The Florida Gators and Vanderbilt Commodores staged one of the weirdest halves of college football that has been played early on in Saturday’s meeting in Nashville.
From halftime onward, it was a lot more like a typical game between the Gators and Commodores — and the Gators ended up on top.
Behind sterling efforts from running backs Lamical Perine and Jordan Scarlett and a career day from Feleipe Franks, Florida rallied from a 21-3 hole and scored 21 second-half points to get a 34-27 win over Vanderbilt.
Perine ran for 118 yards and a touchdown and had another 93 yards as a receiver, while Scarlett ran for 113 yards and a touchdown of his own, marking the first time that two Gators have run for more than 100 yards in one game in two years. And Florida nearly topped 300 yards on the ground, settling for a season-high 293 on 62 carries.
Florida relied on that run game to make its comeback on the afternoon — Scarlett’s 48-yard touchdown run to begin the fourth quarter put the Gators ahead for the first time and for good — but Franks and the Gators’ receivers had something to do with it, too. Franks threw for a career-high 284 yards and hit Van Jefferson and Freddie Swain for second-half touchdowns, rebounding from a tipped pick on Florida’s first offensive drive and a fumble on a keeper to have one of his finest games as the Gators’ starting quarterback.
And Florida needed a complete performance from its offense to come back after the disastrous start to the game.
Florida had forced a three-and-out and driven down to near Vandy’s goal line before that Franks pick, which initially got called a 99-yard pick-six before replay revealed Joejuan Williams was obviously down before he made his runback.
But that pick seemed to rock the Gators onto their heels, and Vanderbilt took advantage. The Commodores unspooled a touchdown drive after that pick, answered a 16-play Florida drive that ended with a field goal with a 75-yard touchdown on a screen pass, and picked up Franks’s fumble — which bounced (and was bumbled) about 30 yards toward Florida’s end zone, including a five-yard roll that occured within a foot of the sideline and without rolling out of bounds to give the ball back to the Gators — to get a short field that they converted into a four-play touchdown drive.

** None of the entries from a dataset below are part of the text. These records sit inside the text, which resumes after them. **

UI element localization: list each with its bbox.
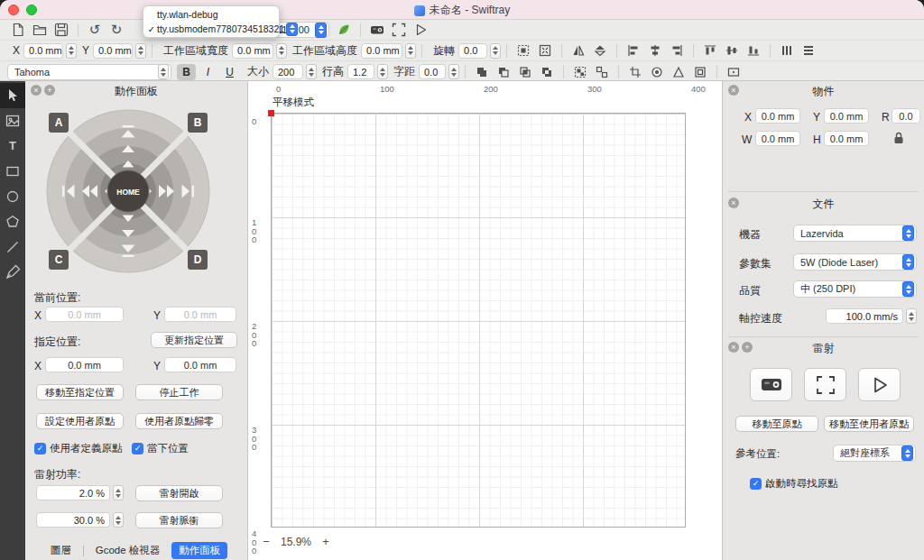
align-right-button[interactable] <box>667 41 687 60</box>
preset-select[interactable]: 5W (Diode Laser) <box>793 253 917 271</box>
work-area-width-stepper[interactable]: 0.0 mm <box>232 43 287 59</box>
aspect-lock-button[interactable] <box>892 131 905 148</box>
flip-vertical-button[interactable] <box>590 41 610 60</box>
work-area-width-value[interactable]: 0.0 mm <box>232 43 273 59</box>
boolean-subtract-button[interactable] <box>494 63 513 81</box>
stepper-icon[interactable] <box>135 43 146 59</box>
trace-image-button[interactable] <box>647 63 667 81</box>
object-x-input[interactable]: 0.0 mm <box>755 108 800 124</box>
flip-horizontal-button[interactable] <box>568 41 588 60</box>
laser-pulse-button[interactable]: 雷射脈衝 <box>135 512 223 528</box>
jog-home-button[interactable]: HOME <box>107 170 149 212</box>
corner-c-button[interactable]: C <box>49 250 69 270</box>
port-menu-item-usbmodem[interactable]: ✓ tty.usbmodem7780734518321 <box>143 22 279 36</box>
quality-select[interactable]: 中 (250 DPI) <box>793 280 917 298</box>
vectorize-button[interactable] <box>669 63 688 81</box>
stepper-icon[interactable] <box>906 308 917 324</box>
font-family-select[interactable]: Tahoma <box>7 64 171 80</box>
fit-to-selection-button[interactable] <box>513 41 533 60</box>
stepper-icon[interactable] <box>113 512 124 528</box>
letter-spacing-stepper[interactable]: 0.0 <box>419 64 459 79</box>
underline-button[interactable]: U <box>220 64 239 80</box>
stepper-icon[interactable] <box>448 64 459 79</box>
tab-layers[interactable]: 圖層 <box>45 543 77 558</box>
tool-text[interactable]: T <box>0 133 25 159</box>
ungroup-button[interactable] <box>592 63 612 81</box>
laser-power-value[interactable]: 2.0 % <box>36 485 110 500</box>
align-center-horizontal-button[interactable] <box>645 41 665 60</box>
boolean-intersect-button[interactable] <box>515 63 535 81</box>
stepper-icon[interactable] <box>306 64 317 79</box>
line-height-stepper[interactable]: 1.2 <box>347 64 388 79</box>
font-size-stepper[interactable]: 200 <box>273 64 317 79</box>
work-area-height-value[interactable]: 0.0 mm <box>361 43 402 59</box>
crop-button[interactable] <box>625 63 645 81</box>
open-file-button[interactable] <box>29 21 51 39</box>
object-width-input[interactable]: 0.0 mm <box>755 131 800 146</box>
frame-preview-button[interactable] <box>804 368 846 401</box>
tool-select[interactable] <box>0 83 25 108</box>
axis-speed-stepper[interactable]: 100.0 mm/s <box>826 308 917 324</box>
x-position-stepper[interactable]: 0.0 mm <box>23 43 77 59</box>
tool-ellipse[interactable] <box>0 184 25 209</box>
tool-rectangle[interactable] <box>0 159 25 184</box>
align-left-button[interactable] <box>624 41 643 60</box>
update-target-position-button[interactable]: 更新指定位置 <box>151 332 237 348</box>
camera-preview-button[interactable] <box>366 21 388 39</box>
object-rotation-input[interactable]: 0.0 <box>892 108 920 124</box>
group-button[interactable] <box>570 63 590 81</box>
new-file-button[interactable] <box>7 21 29 39</box>
boolean-exclude-button[interactable] <box>537 63 557 81</box>
offset-button[interactable] <box>690 63 710 81</box>
boolean-union-button[interactable] <box>472 63 492 81</box>
letter-spacing-value[interactable]: 0.0 <box>419 64 446 79</box>
tool-image[interactable] <box>0 108 25 133</box>
tab-action-panel[interactable]: 動作面板 <box>171 542 227 559</box>
user-origin-zero-button[interactable]: 使用者原點歸零 <box>135 413 223 429</box>
move-to-user-origin-button[interactable]: 移動至使用者原點 <box>824 416 914 432</box>
laser-pulse-power-stepper[interactable]: 30.0 % <box>36 512 124 528</box>
connect-button[interactable] <box>333 21 355 39</box>
target-x-input[interactable]: 0.0 mm <box>45 357 124 372</box>
start-job-button[interactable] <box>410 21 431 39</box>
stepper-icon[interactable] <box>490 43 501 59</box>
home-on-start-checkbox[interactable]: ✓ 啟動時尋找原點 <box>750 477 838 491</box>
object-height-input[interactable]: 0.0 mm <box>824 131 869 146</box>
zoom-in-button[interactable]: + <box>319 535 332 548</box>
stepper-icon[interactable] <box>276 43 287 59</box>
rotate-value[interactable]: 0.0 <box>458 43 487 59</box>
stepper-icon[interactable] <box>405 43 416 59</box>
tool-polygon[interactable] <box>0 209 25 234</box>
run-job-button[interactable] <box>858 368 901 401</box>
align-middle-button[interactable] <box>722 41 742 60</box>
current-location-checkbox[interactable]: ✓ 當下位置 <box>132 442 189 455</box>
align-top-button[interactable] <box>700 41 720 60</box>
laser-power-stepper[interactable]: 2.0 % <box>36 485 124 500</box>
laser-on-button[interactable]: 雷射開啟 <box>135 485 223 501</box>
move-to-origin-button[interactable]: 移動至原點 <box>735 416 818 432</box>
tab-gcode-viewer[interactable]: Gcode 檢視器 <box>90 543 166 558</box>
stepper-icon[interactable] <box>377 64 388 79</box>
rotate-stepper[interactable]: 0.0 <box>458 43 501 59</box>
bold-button[interactable]: B <box>177 64 196 80</box>
corner-d-button[interactable]: D <box>188 250 208 270</box>
corner-a-button[interactable]: A <box>49 113 69 133</box>
redo-button[interactable]: ↻ <box>106 21 127 39</box>
stepper-icon[interactable] <box>113 485 124 500</box>
canvas-grid[interactable] <box>271 113 686 528</box>
font-size-value[interactable]: 200 <box>273 64 303 79</box>
line-height-value[interactable]: 1.2 <box>347 64 374 79</box>
image-preview-button[interactable] <box>724 63 744 81</box>
zoom-out-button[interactable]: − <box>260 535 273 548</box>
fit-to-window-button[interactable] <box>535 41 555 60</box>
corner-b-button[interactable]: B <box>188 113 208 133</box>
reference-position-select[interactable]: 絕對座標系 <box>833 445 916 462</box>
user-defined-origin-checkbox[interactable]: ✓ 使用者定義原點 <box>34 442 123 455</box>
stepper-icon[interactable] <box>66 43 77 59</box>
move-to-target-button[interactable]: 移動至指定位置 <box>36 384 124 400</box>
camera-view-button[interactable] <box>750 368 792 401</box>
axis-speed-value[interactable]: 100.0 mm/s <box>826 308 903 324</box>
stop-job-button[interactable]: 停止工作 <box>135 384 223 400</box>
set-user-origin-button[interactable]: 設定使用者原點 <box>36 413 124 429</box>
laser-pulse-power-value[interactable]: 30.0 % <box>36 512 110 528</box>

Florida, though, would have a response to that 21-3 hole, on a touchdown drive featuring five touches for Perine.
And the Gators would not be shaken by a dramatic moment at the end of the first half.
After a massive block by James Houston IV that was flagged for targeting (along with a block in the back by Jefferson) wiped out a good Swain punt return and resulted in an injury to Vandy’s Dare Odeyingbo, Vanderbilt head coach Derek Mason and Florida’s Dan Mullen and Todd Grantham were visibly animated and exchanged words, leading both benches to nearly clear as players on both sides rushed onto the field.

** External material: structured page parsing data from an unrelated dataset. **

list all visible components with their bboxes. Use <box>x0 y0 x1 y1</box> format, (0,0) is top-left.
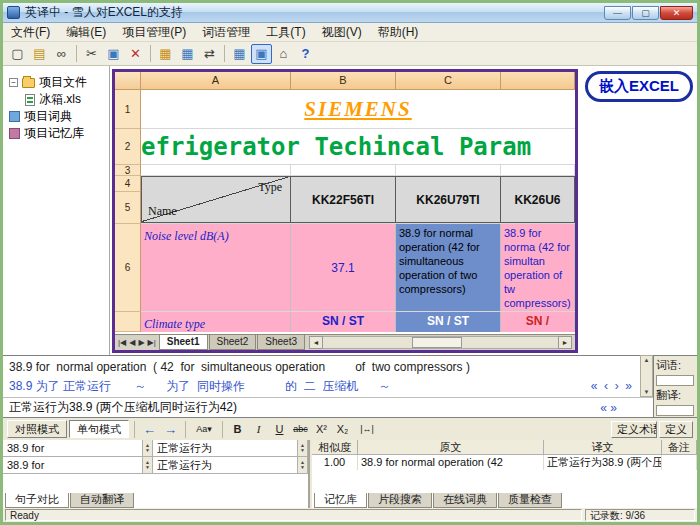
row-header-7[interactable] <box>115 312 141 332</box>
cell-type-name-diagonal[interactable]: Type Name <box>141 176 291 223</box>
define-term-button[interactable]: 定义术语 <box>611 421 657 438</box>
menu-tools[interactable]: 工具(T) <box>258 23 313 42</box>
cell-climate-d[interactable]: SN / <box>501 312 575 332</box>
tree-item-project-memory[interactable]: 项目记忆库 <box>3 125 109 142</box>
cell-climate-b[interactable]: SN / ST <box>291 312 396 332</box>
help-icon[interactable]: ? <box>295 44 316 64</box>
header-source[interactable]: 原文 <box>358 440 544 455</box>
tab-quality-check[interactable]: 质量检查 <box>498 493 562 508</box>
tab-sentence-compare[interactable]: 句子对比 <box>5 493 69 508</box>
tree-item-project-dictionary[interactable]: 项目词典 <box>3 108 109 125</box>
cell-noise-d[interactable]: 38.9 for norma (42 for simultan operatio… <box>501 224 575 311</box>
bold-icon[interactable]: B <box>228 420 247 438</box>
column-header-d[interactable] <box>501 72 575 90</box>
row-header-5[interactable]: 5 <box>115 192 141 224</box>
sheet-first-icon[interactable]: |◀ <box>118 338 126 347</box>
menu-project[interactable]: 项目管理(P) <box>114 23 194 42</box>
minimize-button[interactable]: — <box>604 6 631 20</box>
dictionary-icon[interactable]: ▦ <box>155 44 176 64</box>
row-header-2[interactable]: 2 <box>115 129 141 165</box>
alignment-nav-icons[interactable]: « ‹ › » <box>591 379 632 393</box>
row-header-3[interactable]: 3 <box>115 165 141 176</box>
sheet-tab-2[interactable]: Sheet2 <box>209 335 257 350</box>
open-icon[interactable]: ▤ <box>29 44 50 64</box>
row-header-1[interactable]: 1 <box>115 90 141 129</box>
editor-nav-icons[interactable]: « » <box>600 401 617 415</box>
fit-width-icon[interactable]: |↔| <box>354 420 380 438</box>
superscript-icon[interactable]: X² <box>312 420 331 438</box>
scroll-thumb[interactable] <box>412 337 462 348</box>
prev-segment-icon[interactable]: ← <box>140 420 159 438</box>
maximize-button[interactable]: ▢ <box>632 6 659 20</box>
find-icon[interactable]: ∞ <box>51 44 72 64</box>
italic-icon[interactable]: I <box>249 420 268 438</box>
column-header-c[interactable]: C <box>396 72 501 90</box>
row-header-4[interactable]: 4 <box>115 176 141 192</box>
scroll-up-icon[interactable]: ▲ <box>644 356 650 364</box>
row-header-6[interactable]: 6 <box>115 224 141 312</box>
compare-source-cell[interactable]: 38.9 for ▲▼ <box>3 457 153 473</box>
spinner[interactable]: ▲▼ <box>142 440 152 456</box>
tree-item-project-files[interactable]: − 项目文件 <box>3 74 109 91</box>
menu-file[interactable]: 文件(F) <box>3 23 58 42</box>
column-header-a[interactable]: A <box>141 72 291 90</box>
cell-doc-title[interactable]: efrigerator Techincal Param <box>141 133 531 161</box>
cell-model-3[interactable]: KK26U6 <box>501 176 575 223</box>
header-note[interactable]: 备注 <box>662 440 697 455</box>
close-button[interactable]: ✕ <box>660 6 693 20</box>
spinner[interactable]: ▲▼ <box>142 457 152 473</box>
copy-icon[interactable]: ▣ <box>103 44 124 64</box>
cell-noise-label[interactable]: Noise level dB(A) <box>141 224 291 311</box>
sheet-tab-1[interactable]: Sheet1 <box>159 335 208 350</box>
font-picker-icon[interactable]: Aa▾ <box>191 420 217 438</box>
menu-terms[interactable]: 词语管理 <box>194 23 258 42</box>
column-header-b[interactable]: B <box>291 72 396 90</box>
cell-model-2[interactable]: KK26U79TI <box>396 176 501 223</box>
translation-text[interactable]: 正常运行为38.9 (两个压缩机同时运行为42) <box>9 399 600 416</box>
cut-icon[interactable]: ✂ <box>81 44 102 64</box>
excel-select-all-corner[interactable] <box>115 72 141 90</box>
sheet-next-icon[interactable]: ▶ <box>138 338 144 347</box>
compare-target-cell[interactable]: 正常运行为 ▲▼ <box>153 457 308 473</box>
new-icon[interactable]: ▢ <box>7 44 28 64</box>
memory-row[interactable]: 1.00 38.9 for normal operation (42 正常运行为… <box>312 455 697 470</box>
header-similarity[interactable]: 相似度 <box>312 440 358 455</box>
underline-icon[interactable]: U <box>270 420 289 438</box>
define-more-button[interactable]: 定义 <box>659 421 693 438</box>
delete-icon[interactable]: ✕ <box>125 44 146 64</box>
cell-climate-c-selected[interactable]: SN / ST <box>396 312 501 332</box>
scroll-right-icon[interactable]: ► <box>558 336 572 349</box>
sheet-tab-3[interactable]: Sheet3 <box>257 335 305 350</box>
translation-editor[interactable]: 正常运行为38.9 (两个压缩机同时运行为42) « » <box>3 397 653 417</box>
compare-target-cell[interactable]: 正常运行为 ▲▼ <box>153 440 308 456</box>
menu-edit[interactable]: 编辑(E) <box>58 23 114 42</box>
tab-online-dictionary[interactable]: 在线词典 <box>433 493 497 508</box>
embed-excel-view-icon[interactable]: ▣ <box>251 44 272 64</box>
cell-model-1[interactable]: KK22F56TI <box>291 176 396 223</box>
sheet-prev-icon[interactable]: ◀ <box>129 338 135 347</box>
spinner[interactable]: ▲▼ <box>297 457 307 473</box>
scroll-track[interactable] <box>323 336 558 349</box>
tab-auto-translate[interactable]: 自动翻译 <box>70 493 134 508</box>
cell-noise-c-selected[interactable]: 38.9 for normal operation (42 for simult… <box>396 224 501 311</box>
swap-icon[interactable]: ⇄ <box>199 44 220 64</box>
spinner[interactable]: ▲▼ <box>297 440 307 456</box>
cell-brand[interactable]: SIEMENS <box>304 97 411 122</box>
cell-climate-label[interactable]: Climate type <box>141 312 291 332</box>
memory-icon[interactable]: ▦ <box>177 44 198 64</box>
tab-memory[interactable]: 记忆库 <box>314 493 367 508</box>
tree-item-excel-file[interactable]: 冰箱.xls <box>3 91 109 108</box>
grid-icon[interactable]: ▦ <box>229 44 250 64</box>
alignment-scrollbar[interactable]: ▲ ▼ <box>640 355 653 397</box>
compare-mode-button[interactable]: 对照模式 <box>7 420 67 438</box>
header-target[interactable]: 译文 <box>544 440 662 455</box>
horizontal-scrollbar[interactable]: ◄ ► <box>309 336 572 349</box>
strikethrough-icon[interactable]: abc <box>291 420 310 438</box>
compare-source-cell[interactable]: 38.9 for ▲▼ <box>3 440 153 456</box>
sheet-last-icon[interactable]: ▶| <box>148 338 156 347</box>
menu-view[interactable]: 视图(V) <box>314 23 370 42</box>
subscript-icon[interactable]: X₂ <box>333 420 352 438</box>
single-sentence-mode-button[interactable]: 单句模式 <box>69 420 129 438</box>
next-segment-icon[interactable]: → <box>161 420 180 438</box>
menu-help[interactable]: 帮助(H) <box>370 23 427 42</box>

Though those benches clearing — and the Mason vs. Mullen and/or Grantham exchange — led only to shouting (quite probably of a profane variety), referees would assess offsetting unsportsmanlike conduct penalties on both entire teams, with a second one on Vosean Joseph, previously flagged for a suplex of a Vandy runner, getting him ejected for the rest of the game.
But Florida followed that with a 75-yard drive keyed by a 63-yard catch-and-run for Perine that led to the second of Evan McPherson’s three field goals on the day.
And the Gators would erase most of the 21-13 halftime deficit on a Franks dart to Jefferson, who turned a slant into six points midway through the first quarter, and take the lead on Scarlett’s scamper — the first play of the fourth period, and the finisher on a drive that was kept alive by Tommy Townsend keeping the ball on a fake punt and running for 18 yards up the middle.
With Florida’s defense stiffening — the Commodores managed only two fourth field goals after halftime — the Gators’ offense had done enough by then to wrest back control of the game.
And when Franks kneeled out the final possession following a Chauncey Gardner-Johnson interception, the Gators moved to 6-1 on the year and 4-1 in SEC play — a spot from which they have a lot of control over how great their surprising season may yet be.